Il y a cinquante ans, la France entamait son ère nucléaire avec une série d’essais dans le Sahara algérien, avant de les poursuivre en Polynésie française. Ce triste anniversaire arrive au moment où la première loi sur l’indemnisation des victimes est publiée. L’Algérie rejette les indemnisations annoncées par la France et demande la levée du secret défense.

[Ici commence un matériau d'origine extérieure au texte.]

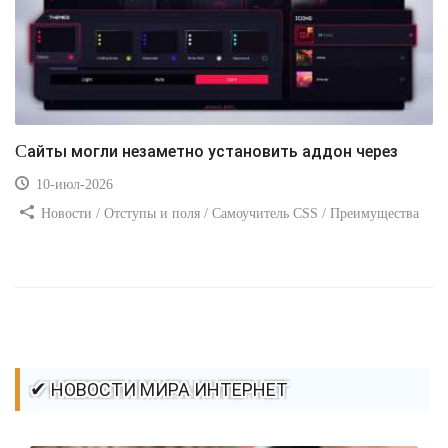
Сайты могли незаметно установить аддон через
10-июл-2026
Новости / Отступы и поля / Самоучитель CSS / Преимущества
стилей / Ссылки / Сайтостроение / Видео уроки / Добавления
стилей / Линии и рамки / Изображения / CSS3
✔ НОВОСТИ МИРА ИНТЕРНЕТ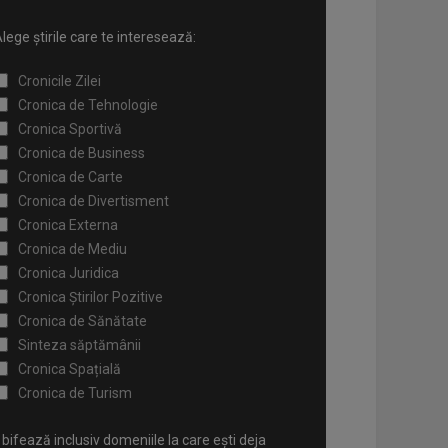
lege știrile care te interesează:
Cronicile Zilei
Cronica de Tehnologie
Cronica Sportivă
Cronica de Business
Cronica de Carte
Cronica de Divertisment
Cronica Externa
Cronica de Mediu
Cronica Juridica
Cronica Știrilor Pozitive
Cronica de Sănătate
Sinteza săptămânii
Cronica Spațială
Cronica de Turism
bifează inclusiv domeniile la care ești deja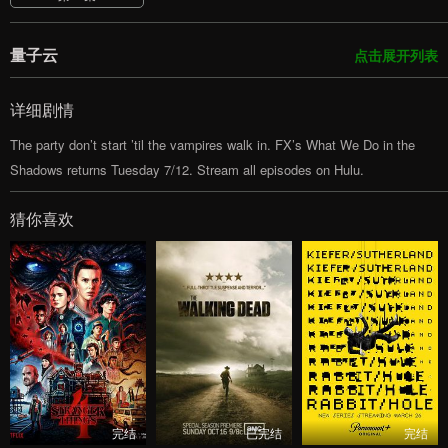
量子云
点击展开列表
详细剧情
The party don’t start ’til the vampires walk in. FX’s What We Do in the
Shadows returns Tuesday 7/12. Stream all episodes on Hulu.
猜你喜欢
完结
已完结
完结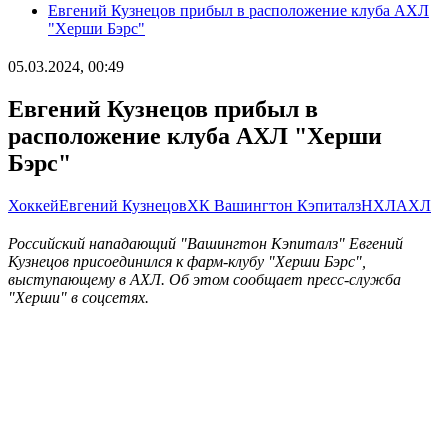
Евгений Кузнецов прибыл в расположение клуба АХЛ
"Херши Бэрс"
05.03.2024, 00:49
Евгений Кузнецов прибыл в
расположение клуба АХЛ "Херши
Бэрс"
Хоккей
Евгений Кузнецов
ХК Вашингтон Кэпиталз
НХЛ
АХЛ
Российский нападающий "Вашингтон Кэпиталз" Евгений
Кузнецов присоединился к фарм-клубу "Херши Бэрс",
выступающему в АХЛ. Об этом сообщает пресс-служба
"Херши" в соцсетях.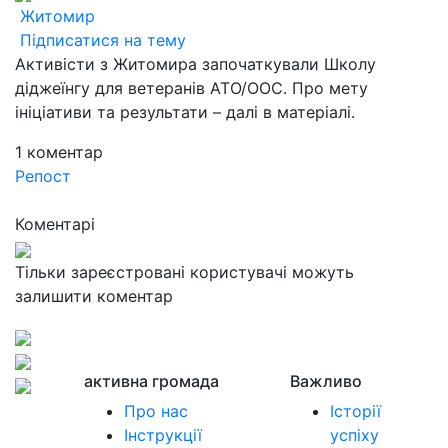
Житомир
Підписатися на тему
Активісти з Житомира започаткували Школу
діджеїнгу для ветеранів АТО/ООС. Про мету
ініціативи та результати – далі в матеріалі.
1
коментар
Репост
Коментарі
Тільки зареєстровані користувачі можуть
залишити коментар
активна громада
Важливо
Про нас
Історії
Інструкції
успіху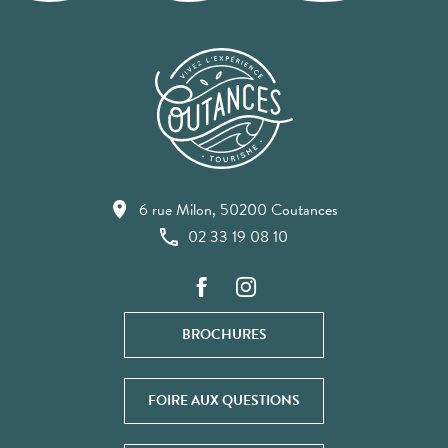
6 rue Milon, 50200 Coutances
02 33 19 08 10
BROCHURES
FOIRE AUX QUESTIONS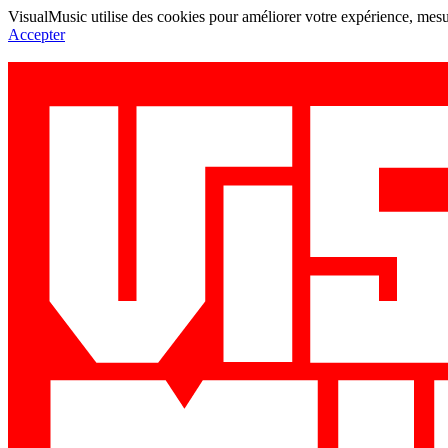
VisualMusic utilise des cookies pour améliorer votre expérience, mesur
Accepter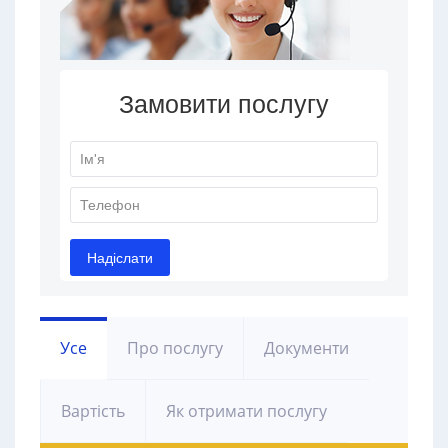
Усе
Про послугу
Документи
Вартість
Як отримати послугу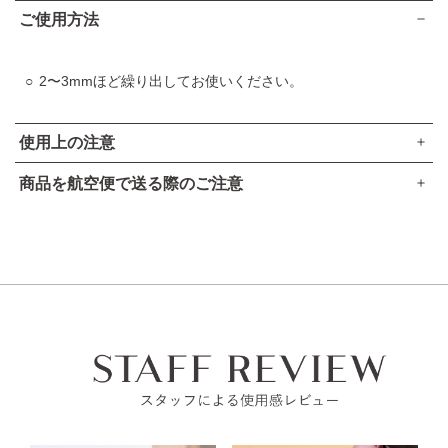
VOCE 2024年上半期 ベストコスメ
ご使用方法
口紅部門 第1位（V07での受賞）
VOCE 2024年上半期 ベストコスメ
2〜3mmほど繰り出してお使いください。
口紅部門 第3位（V02での受賞）
VOCE 2024年上半期 読者が選ぶベストコスメ
使用上の注意
リップ部門 第3位
MAQUIA ベストコスメ 2024上半期
商品を航空便で送る際のご注意
ベスト・メイクアップ大賞（V07での受賞）
出しすぎると折れることがありますので、ご注意ください。
●本品は、航空法で定める航空危険物には
該当しません
。
美的 美容賢者が選ぶ2024年上半期ベストコスメ
高温の所には置かないでください。
総合 第2位（V07での受賞）
高圧ガスなし
ご使用後はキャップをきちんとしめてください。
アルコール24％以下
美的 美容賢者が選ぶ2024年上半期ベストコスメ
引火点60度を超える（60度以下でも継続燃焼性なし）​
唇に合わない時、また、傷、湿疹等、異常のある時は使用し
メイクアップ部門 スティックルージュ編 第1位（V07での受
可燃性固体に該当しない​
ないでください。
賞）
美的HEN 2024年美的HEN上半期ベストコスメ
使用中、赤み、はれ、かゆみ、刺激等の異常があらわれた時
メイクランキング 第1位（V07での受賞）
は使用を中止し、皮フ科医へのご相談をおすすめします。そ
のままご使用を続けると症状が悪化することがあります。
美的GRAND 美容賢者が選ぶ2024上半期ベストコスメ
総合 第5
位（V07での受賞）
子供や認知症の方などの誤食等を防ぐため、置き場所にご注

Le 13 février 1960, l’opération «Gerboise bleue» était lancée. La première bombe atomique française explosait près de Reggane, dans le grand sud algérien, à 170 kilomètres d’Alger, faisant de la France la quatrième puissance nucléaire après les Etats-Unis, l’URSS et le Royaume-Uni.
Cinquante ans après les faits, une loi sur l’indemnisation des victimes des 210 essais nucléaires français, déclarés en Algérie et en Polynésie, a été votée et promulguée le 5 janvier 2010. Mais elle ne satisfait pas les associations des victimes algériennes, car le litige porte sur les maladies imputables et non sur les irradiations.
La France doit faire «preuve de transparence» sur ses essais nucléaires dans le Sahara algérien entre 1960 et 1966, a déclaré samedi Ammar Mansouri, chercheur du Centre nucléaire d’Alger, lors d’une conférence-débat donnée dans les locaux du quotidien El Moujahid, dans la capitale algérienne. « Contrairement à la thèse officielle française, il y a eu 57 explosions et non 17, car il a eu quarante essais complémentaires, avec dispersion de plutonium notamment » sur les sites de Reggane et celui de In M’guel, plus au sud encore, a-t-il ajouté. Il a aussi demandé «la levée du secret défense sur toutes les archives concernant les expérimentations afin qu’elles servent de document de référence aux experts, condition sine qua non pour toute discussion avec la partie française».
Crime contre l’humanité
Samedi, Abderrahmane Lagsassi, le président de « l’Association du 13 février » a rejeté les indemnisations proposées en janvier par le ministre français de la Défense Hervé Morin. «Comment accepter ces indemnisations humiliantes, nos victimes viennent après les vétérans français et la population de Polynésie, alors que c’est notre population qui a souffert, qui a servi de cobaye à la France pour lui permettre d’acquérir l’arme nucléaire ? », a-t-il dénoncé samedi. Pour lui, la question n’est pas une affaire d’indemnisation des victimes irradiées «mais plutôt celle de la reconnaissance des crimes commis contre des populations innocentes». Le plus important pour les Algériens semble être que la France reconnaisse aujourd’hui que les essais nucléaires, effectués dans le cadre de l’opération Gerboise bleue, « constituent un crime contre l’humanité », a ajouté M. Lagdassi.
Des victimes oubliées
Selon le responsable de l’Association algérienne des victimes des essais nucléaires (AAVEN), Mohammed Bendjebbar, la région touchée par les tirs comptait entre 16 000 et 20 000 habitants. Mais il est impossible de savoir combien de personnes ont été contaminées lors des essais souterrains et atmosphériques effectués dans le désert algérien, les populations locales menant souvent une vie nomade.
Aujourd’hui, les conséquences destructrices de ces essais en Algérie sont encore perceptibles. Selon une étude de l’association effectuée en 2001 par un chercheur à l’Institut national de la santé et de la recherche médicale (Inserm), les vétérans ont deux fois plus de cancers. « Les conséquences de ces essais sont ressenties sur des générations » en Algérie, a aussi précisé Ammar Mansouri, citant en exemple différents cancers, des problèmes cardio-vasculaires ou ophtalmologiques. Une oncologue a ajouté à cette liste des troubles de croissance, des malformations ou anomalies chez la descendance. La baisse des ressources hydriques et le tarissement des puits en sont d’autres conséquences alarmantes.
A ce jour, aucune cartographie des sites des dépôts des déchets radioactifs n’a été fournie à l’Algérie et ce n’est que 50 ans après les essais nucléaires qu’une probable décontamination des sites fait l’objet d’étude. Pour le président de «l’Association du 13 février», l’objectif est de «désinfecter et de décontaminer toute la région» et de construire «un hôpital spécialisé dans le traitement de toutes les pathologies causées par les essais nucléaires».
Paradoxalement, la France a accepté d’indemniser les populations de la Polynésie française où les essais ont perduré jusqu’en 1996. Tandis qu’en Algérie, les victimes attendent encore qu’on leur rende justice. Pour avancer dans le débat, l’Algérie cherche à faire pression sur la France pour que la lumière soit enfin faite sur les circonstances du dossier et pour ainsi pouvoir le présenter devant les instances internationales.